Sobre os truques, curioso para ver como funciona no cinema. Já estavam todos no livro (vc lê com o som de máquina de escrever na cabeça, perfeito), e tem uma hora genial onde uma personagem segue outra na rua e se divide em duas, uma real, outra fictícia. É tão perfeito, tão elaborado, e tão impactante quando a gente percebe o truque - não apenas um truque, mas uma metalinguagem infernal e emocionalmente impactante - que só quero ver como vai ficar na tela.

(adoro a idéia de sushi estragado)
03.11.07 @ 04:44



Olha, eu gosto da trilha de "As Horas" e de quase tudo do Philip Glass.

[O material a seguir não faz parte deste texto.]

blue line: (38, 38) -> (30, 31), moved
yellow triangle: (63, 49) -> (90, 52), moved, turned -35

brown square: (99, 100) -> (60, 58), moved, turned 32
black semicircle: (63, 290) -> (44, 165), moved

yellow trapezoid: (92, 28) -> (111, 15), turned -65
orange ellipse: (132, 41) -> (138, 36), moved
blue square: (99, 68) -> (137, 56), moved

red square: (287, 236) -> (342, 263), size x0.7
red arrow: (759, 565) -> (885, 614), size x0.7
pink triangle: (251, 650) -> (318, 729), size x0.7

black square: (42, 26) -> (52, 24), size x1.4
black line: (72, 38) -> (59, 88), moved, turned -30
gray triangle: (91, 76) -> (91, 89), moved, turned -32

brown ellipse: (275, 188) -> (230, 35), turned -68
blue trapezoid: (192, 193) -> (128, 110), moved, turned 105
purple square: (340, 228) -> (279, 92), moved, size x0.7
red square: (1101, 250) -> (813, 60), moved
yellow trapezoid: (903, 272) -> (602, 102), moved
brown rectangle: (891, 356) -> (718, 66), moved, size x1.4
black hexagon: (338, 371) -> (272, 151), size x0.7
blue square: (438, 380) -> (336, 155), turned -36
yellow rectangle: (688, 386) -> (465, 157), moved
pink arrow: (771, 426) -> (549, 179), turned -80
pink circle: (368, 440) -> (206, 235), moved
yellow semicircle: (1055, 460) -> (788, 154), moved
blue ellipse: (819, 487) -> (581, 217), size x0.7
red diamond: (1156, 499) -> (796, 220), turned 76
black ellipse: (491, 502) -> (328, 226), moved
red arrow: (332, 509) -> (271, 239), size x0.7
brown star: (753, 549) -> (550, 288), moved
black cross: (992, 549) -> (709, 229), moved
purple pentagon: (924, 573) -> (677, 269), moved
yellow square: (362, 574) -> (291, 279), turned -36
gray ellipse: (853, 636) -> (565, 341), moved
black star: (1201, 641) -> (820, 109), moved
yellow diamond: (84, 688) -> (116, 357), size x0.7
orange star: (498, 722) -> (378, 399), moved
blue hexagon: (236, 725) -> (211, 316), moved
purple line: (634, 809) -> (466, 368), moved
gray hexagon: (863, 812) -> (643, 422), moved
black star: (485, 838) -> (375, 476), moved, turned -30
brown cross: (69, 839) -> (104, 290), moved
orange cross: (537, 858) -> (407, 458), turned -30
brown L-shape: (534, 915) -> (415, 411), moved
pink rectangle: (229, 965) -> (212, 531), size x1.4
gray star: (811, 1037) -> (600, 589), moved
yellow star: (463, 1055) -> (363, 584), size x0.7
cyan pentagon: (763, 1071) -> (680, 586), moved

Sobre o "Atonement", pelo que eu vi e pelo que me falaram do livro, acho que ele é bastante fiel e bastante eficaz. A máquina está presente no filme inteiro, mas não lembro da cena que vc citou. O clima do filme é genial. Eu gostei muito.
03.11.07 @ 06:24


É a cena antes do pedido de desculpa... (Tirando o gostar ou não de Glass, seria aquele clima de filme literário e complicado, como As Horas, sem buscar a "intensidade" de Glass. Seria As Horas quieto - e de preferência, melhor escrito e atuado. Enfim, isso no meu mundo ideal, hehehe).

Mas quero ver o filme, mesmo. Eu gostei de Orgulho e Preconceito, mesmo que os puristas tenham toda razão. Mas eu acho que não há purismo que resista a um filme bom, então...

Eu gostei muito do McAvoy em Último Rei da Escócia, e essa garotinha tava muito bem nesse filme com Michelle Pfeiffer, Nunca é Tarde Para Amar.
03.11.07 @ 12:09


Tava navegando nos trailers no site da Apple, vi o nome desse. O que mais me espanta é que deixou de ser a história da garota, e virou a história dos amantes... Mas, enfim, bem épico, bem caro.
03.11.07 @ 13:31


Tiago
Na sessão em que vi, a cena do chupa-chupa espantou umas 20 pessoas da sala.
03.11.07 @ 18:54


Chico, sobre o Desejo e Reparação, eu acho que as três atrizes que fazem a escritora, estão muito bem. Me causa a sensação de que tanto a Saoirse Ronan quanto a Ramola Garai brilharam nas suas participações. Mas o final com a Redgrave, aproveitando todo o material das duas vai além do cabelo igual. Arrepiei. E tem uma das imagens mais fortes que vi esse ano, que é aquele parque destruído com aquela roda gigante imensa mergulhada nas nuvens de fumaça. A campanha da Kiera é grande, eu particularmente fiquei esperando ela acontecer. Não faz nem a metade do que fez em Orgulho e Preconceito, qu eu amo. E em relação ao Macavoy, ele é meu e ninguém tasca. Fantástico. Que e-mail foi aquele que recebi da Liga, faltam 5?